The American public will never tire of learning the intricacies of British royal life, from detailed descriptions of every royal wedding to odd traditions from days of yore (like telling the monarch's bees when the ruler dies), to Queen Victoria's passion for mangosteen. But few elements of the royal existence appear as elegant yet intimidating as dining etiquette.

Anyone who grew up watching "The Princess Diaries" (and remains haunted by the mint sorbet brain freeze scene) probably maintains a secret deep-seated fear that they will one day have to dine with royalty without making an absolute fool of themselves. And it's not an unfounded one if you've seen the viral TikTok explaining the painstaking Royal etiquette for eating peas with a fork – and those who are posh apply this knife-scooting to all foods, not just peas.

So if you happen to find yourself at tea with the King, make sure you have the basics of silverware handling down: a knife in the right hand, a fork in the left, and never the twain shall swap. While this bit of etiquette is technically out of fashion, many British still follow the royal rule.

Righty or lefty?

If you grew up in the United States, you probably handle your fork in your left hand and your knife in your right hand while you're cutting your food, and then switch your fork to the right hand to eat with. It's a logical move: Assuming that most people are right-handed, both the heavy work of cutting food with a knife — and the ease of delivery of that food afterward to your mouth — are put into the dominant hand. Though historically, the British keeping the knife in the right hand is a throwback to the days of swordsmanship when men were expected to always be armed in the dominant hand.

But not switching at all would be the more traditional move — and, yes, in fact, it's how most still Brits eat.
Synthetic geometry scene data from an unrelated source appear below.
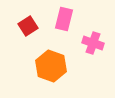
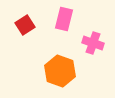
red square: moved 3 px left, 1 px up
orange hexagon: moved 9 px right, 5 px down
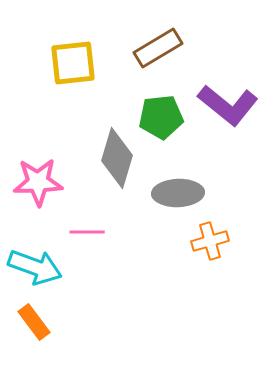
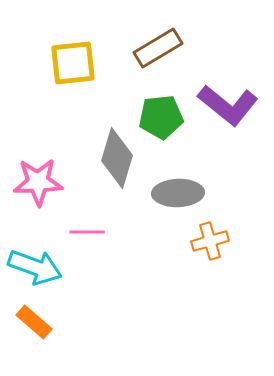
orange rectangle: rotated 12 degrees counterclockwise
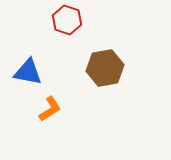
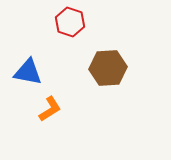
red hexagon: moved 3 px right, 2 px down
brown hexagon: moved 3 px right; rotated 6 degrees clockwise
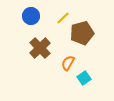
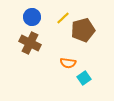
blue circle: moved 1 px right, 1 px down
brown pentagon: moved 1 px right, 3 px up
brown cross: moved 10 px left, 5 px up; rotated 20 degrees counterclockwise
orange semicircle: rotated 112 degrees counterclockwise
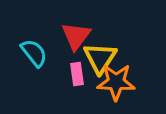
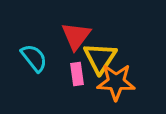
cyan semicircle: moved 5 px down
The more important thing to keep in mind is the position of the index finger, which should be extended along both the knife and fork to steady the utensils while eating. Don't dip your finger past the handle of each, however, as that becomes crass. 
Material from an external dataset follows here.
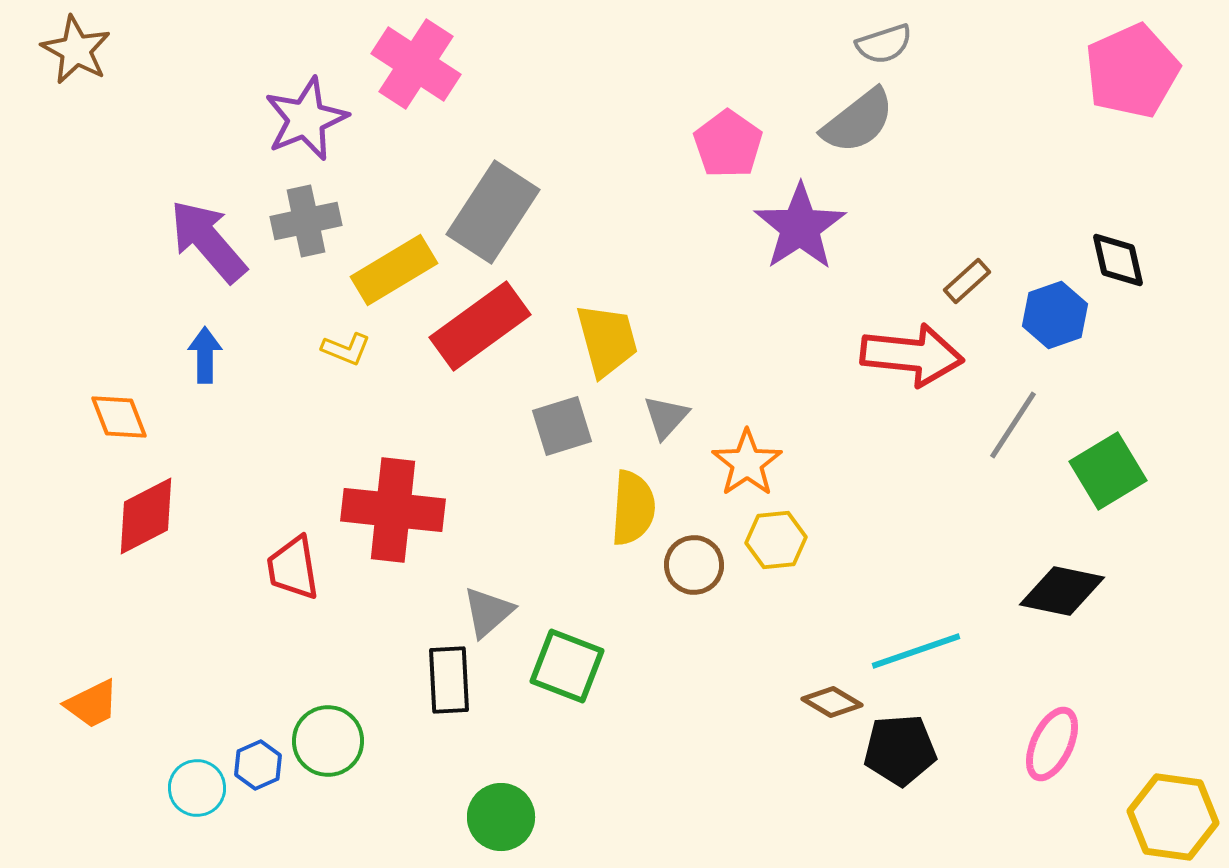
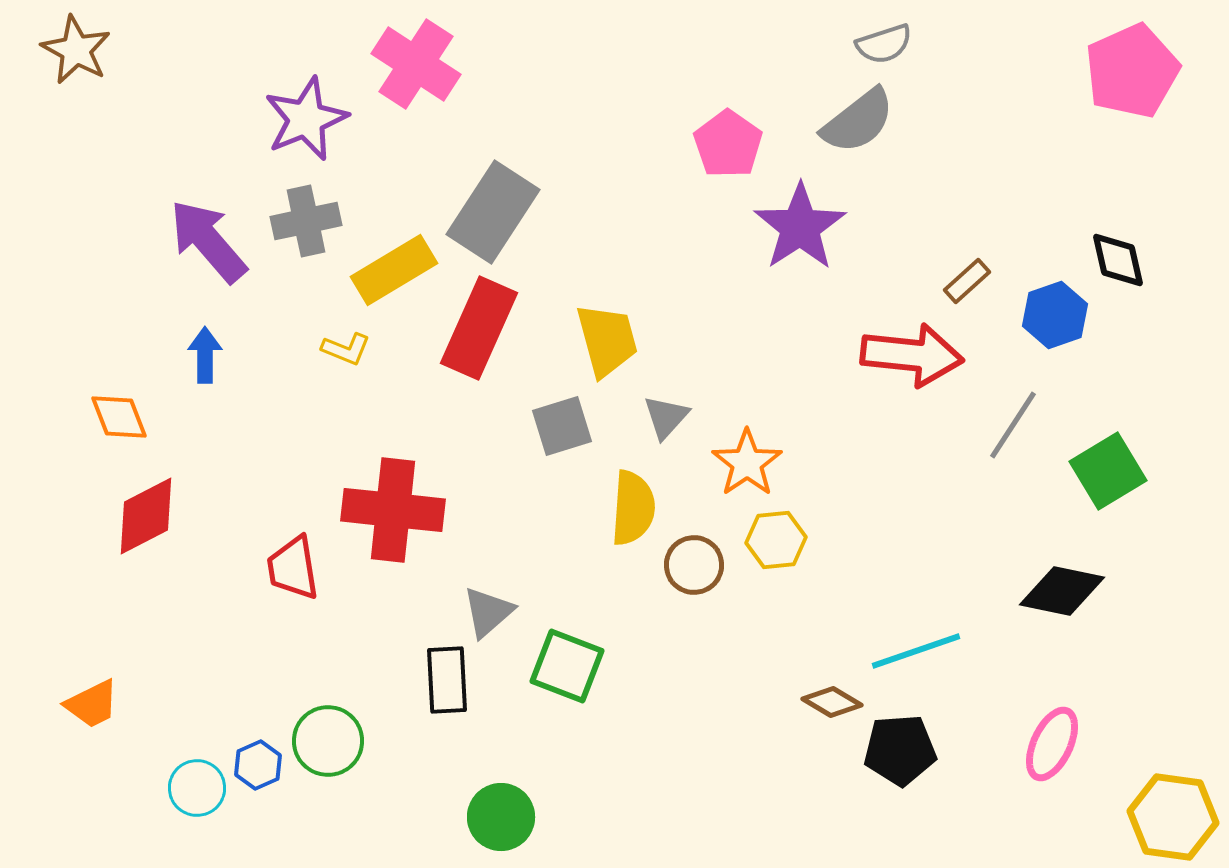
red rectangle at (480, 326): moved 1 px left, 2 px down; rotated 30 degrees counterclockwise
black rectangle at (449, 680): moved 2 px left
Other royal etiquette rules

There are plenty of other things to keep in mind when theoretically dining with royalty. Once you've got your utensil positioning down, you'll need to know where to put your knife and fork after you've finished your meal. You might be familiar with the "pause" or "resting" position, in which fork and knife are placed on top of your plate, tilted in, to form a loose triangle with a point at the top of your plate.

When you are finished, however, your fork and knife should be placed vertically on top of your plate, facing upwards, with the tines of the fork and tip of the knife at the top of the plate. Specifically, if dining with the King, you would need to remember to do this as soon as his Royal Highness does, as everyone follows his cues. Be sure never to cross your silverware, however, as it could be taken as a sign that you did not enjoy your dish, or that you're ready for your next course.